Lorsque l’hôtel des Terres Rouges, boulevard Roosevelt, somptueux bâtiment remontant à la fin du XIXe siècle et que l’État occupe depuis la fin de la deuxième guerre mondiale, sera vide, il pourra accueillir le ministère de la Culture et certains de ses services. « Nous voulons rationaliser l’occupation des infrastructures et optimiser le travail des différentes administrations, » continue Claude Wiseler. Les ministères des Classes moyennes et du Tourisme, ainsi que quelques services du ministère de l’Économie ne feraient qu’un petit voyage pour rejoindre le Forum royal. « Nous essayons de regrouper les ministères, et de trouver des bâtiments plus grands, de l’ordre de 4 000 à 5 000 mètres carrés, résume Étienne Reuter, secrétaire général du service Domaines de l’État du ministère des Finances, car nous voulons garder une certaine flexibilité, si jamais l’organisation des ministères change encore.

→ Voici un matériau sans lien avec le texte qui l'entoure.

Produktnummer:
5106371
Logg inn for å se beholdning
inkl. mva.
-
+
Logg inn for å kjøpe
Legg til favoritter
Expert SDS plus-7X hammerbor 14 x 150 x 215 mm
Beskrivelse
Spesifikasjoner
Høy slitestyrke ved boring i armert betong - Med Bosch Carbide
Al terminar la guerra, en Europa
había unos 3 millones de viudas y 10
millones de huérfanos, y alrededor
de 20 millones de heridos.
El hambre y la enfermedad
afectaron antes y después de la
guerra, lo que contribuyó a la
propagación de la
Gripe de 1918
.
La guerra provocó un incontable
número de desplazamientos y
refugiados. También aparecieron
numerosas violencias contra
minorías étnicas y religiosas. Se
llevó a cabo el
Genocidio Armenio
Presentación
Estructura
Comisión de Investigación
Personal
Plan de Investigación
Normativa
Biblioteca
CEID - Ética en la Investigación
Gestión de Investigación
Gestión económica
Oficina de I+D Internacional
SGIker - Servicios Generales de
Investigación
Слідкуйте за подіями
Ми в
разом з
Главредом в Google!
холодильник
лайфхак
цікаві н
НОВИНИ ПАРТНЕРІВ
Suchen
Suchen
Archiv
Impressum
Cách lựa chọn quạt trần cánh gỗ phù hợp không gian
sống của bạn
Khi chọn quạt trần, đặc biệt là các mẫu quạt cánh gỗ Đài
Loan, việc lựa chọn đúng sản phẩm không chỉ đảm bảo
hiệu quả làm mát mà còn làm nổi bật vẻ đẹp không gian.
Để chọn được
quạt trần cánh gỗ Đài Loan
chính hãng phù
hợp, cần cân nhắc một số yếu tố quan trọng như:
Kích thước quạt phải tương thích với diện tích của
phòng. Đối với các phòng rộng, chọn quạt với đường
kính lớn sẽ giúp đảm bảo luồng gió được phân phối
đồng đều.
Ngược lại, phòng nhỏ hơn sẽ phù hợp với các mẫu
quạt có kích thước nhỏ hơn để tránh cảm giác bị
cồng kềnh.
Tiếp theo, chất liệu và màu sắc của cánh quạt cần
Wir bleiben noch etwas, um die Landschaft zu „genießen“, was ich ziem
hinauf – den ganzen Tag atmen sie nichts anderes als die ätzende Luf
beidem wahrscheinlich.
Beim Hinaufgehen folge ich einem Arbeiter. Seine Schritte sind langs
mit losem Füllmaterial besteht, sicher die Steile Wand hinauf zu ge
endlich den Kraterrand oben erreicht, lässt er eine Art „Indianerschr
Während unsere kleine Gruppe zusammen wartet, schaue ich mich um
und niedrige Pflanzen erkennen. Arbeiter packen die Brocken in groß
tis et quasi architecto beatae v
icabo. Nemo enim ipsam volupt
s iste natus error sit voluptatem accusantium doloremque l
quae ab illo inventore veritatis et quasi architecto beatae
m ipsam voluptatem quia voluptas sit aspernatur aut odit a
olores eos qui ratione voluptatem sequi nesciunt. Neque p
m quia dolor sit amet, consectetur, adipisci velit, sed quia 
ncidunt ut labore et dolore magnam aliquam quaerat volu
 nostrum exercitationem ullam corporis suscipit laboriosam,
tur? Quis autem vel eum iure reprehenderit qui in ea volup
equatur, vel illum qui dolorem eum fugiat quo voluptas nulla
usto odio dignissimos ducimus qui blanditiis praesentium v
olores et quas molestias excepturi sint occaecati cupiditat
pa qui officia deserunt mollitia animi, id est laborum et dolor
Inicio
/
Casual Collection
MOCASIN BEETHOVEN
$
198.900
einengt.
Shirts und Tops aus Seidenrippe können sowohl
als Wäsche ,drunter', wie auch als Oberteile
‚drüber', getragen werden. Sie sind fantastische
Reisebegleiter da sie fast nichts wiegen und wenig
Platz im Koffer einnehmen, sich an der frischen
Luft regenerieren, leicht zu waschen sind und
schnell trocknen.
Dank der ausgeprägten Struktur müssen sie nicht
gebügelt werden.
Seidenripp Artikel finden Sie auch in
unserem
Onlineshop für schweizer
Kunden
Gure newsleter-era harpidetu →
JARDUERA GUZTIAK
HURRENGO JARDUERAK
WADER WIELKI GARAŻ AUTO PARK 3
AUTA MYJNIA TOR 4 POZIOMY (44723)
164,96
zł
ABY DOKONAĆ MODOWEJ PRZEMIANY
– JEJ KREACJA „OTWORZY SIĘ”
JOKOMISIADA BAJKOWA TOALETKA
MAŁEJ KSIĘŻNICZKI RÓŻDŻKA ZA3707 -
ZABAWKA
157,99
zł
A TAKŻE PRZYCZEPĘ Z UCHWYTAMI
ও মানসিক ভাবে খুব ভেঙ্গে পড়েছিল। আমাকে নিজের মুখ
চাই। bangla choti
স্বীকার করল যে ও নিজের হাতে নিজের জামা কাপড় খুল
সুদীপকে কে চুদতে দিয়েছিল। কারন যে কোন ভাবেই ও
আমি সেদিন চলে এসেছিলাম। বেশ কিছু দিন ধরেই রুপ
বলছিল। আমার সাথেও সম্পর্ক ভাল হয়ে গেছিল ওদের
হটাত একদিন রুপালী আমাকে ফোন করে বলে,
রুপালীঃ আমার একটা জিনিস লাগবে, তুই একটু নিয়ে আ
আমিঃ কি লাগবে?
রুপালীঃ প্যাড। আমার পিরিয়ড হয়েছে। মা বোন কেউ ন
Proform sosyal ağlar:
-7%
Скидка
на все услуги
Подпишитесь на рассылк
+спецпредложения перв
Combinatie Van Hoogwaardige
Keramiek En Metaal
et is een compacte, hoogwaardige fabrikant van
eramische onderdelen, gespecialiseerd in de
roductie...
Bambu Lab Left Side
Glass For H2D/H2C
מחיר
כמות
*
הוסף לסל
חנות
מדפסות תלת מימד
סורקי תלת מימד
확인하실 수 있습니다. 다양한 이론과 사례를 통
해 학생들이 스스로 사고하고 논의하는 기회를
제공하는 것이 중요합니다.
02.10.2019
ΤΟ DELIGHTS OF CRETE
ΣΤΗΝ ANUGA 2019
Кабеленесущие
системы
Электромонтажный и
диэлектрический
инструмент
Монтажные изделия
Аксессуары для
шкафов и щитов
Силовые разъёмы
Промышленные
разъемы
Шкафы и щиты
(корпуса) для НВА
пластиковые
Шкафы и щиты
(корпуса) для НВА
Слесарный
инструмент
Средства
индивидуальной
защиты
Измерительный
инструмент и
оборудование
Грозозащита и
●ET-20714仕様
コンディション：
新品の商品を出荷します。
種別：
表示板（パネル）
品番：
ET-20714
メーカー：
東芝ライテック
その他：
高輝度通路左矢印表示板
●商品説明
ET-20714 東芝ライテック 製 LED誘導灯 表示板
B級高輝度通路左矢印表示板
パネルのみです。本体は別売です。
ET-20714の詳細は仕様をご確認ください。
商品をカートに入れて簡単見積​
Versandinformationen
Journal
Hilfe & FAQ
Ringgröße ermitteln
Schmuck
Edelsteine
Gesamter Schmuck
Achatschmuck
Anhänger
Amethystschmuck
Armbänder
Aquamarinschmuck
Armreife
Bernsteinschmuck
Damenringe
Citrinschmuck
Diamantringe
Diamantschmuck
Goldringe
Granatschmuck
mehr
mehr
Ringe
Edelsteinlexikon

Notre objectif restant toujours de réduire le nombre d’adresses différentes par ministère, afin de faciliter l’orientation des citoyens. »
Un troisième changement concernera, à moyen terme, le ministère des Affaires étrangères : la décision qu’il occupera l’ancien Palais de justice dans la vieille ville, dont la construction remonte à 1545 et qui a été libéré en 2008, lorsque les services du Tribunal ont déménagé vers la Cité judiciaire, a déjà été entérinée par le précédent gouvernement. Le Fonds Vieille Ville (FVV) a fait faire, en 2008, une analyse du patrimoine historique et une étude de faisabilité, avant de lancer un concours d’architectes pour le réaménagement de l’ancien hôtel particulier. Deux bureaux d’architecture, une association de jeunes Luxembourgeoises et un bureau espagnol, se sont classés ex æquo dans ce concours, dont les résultats devraient être présentés à la rentrée. Ce chantier, assumé et budgétisé par le FVV, devrait coûter moins de 40 millions d’euro et n’aura donc pas besoin de passer par le vote d’une loi spéciale. Lorsque les quelque 115 employés du ministère des Affaires étrangères auront quitté l’Hôtel de Bourgogne, le ministère d’État, éclaté un peu partout, pourra se redéployer dans le quartier. « Mais le rythme de ces travaux-là dépendra alors des moyens budgétaires disponibles, » concède Claude Wiseler.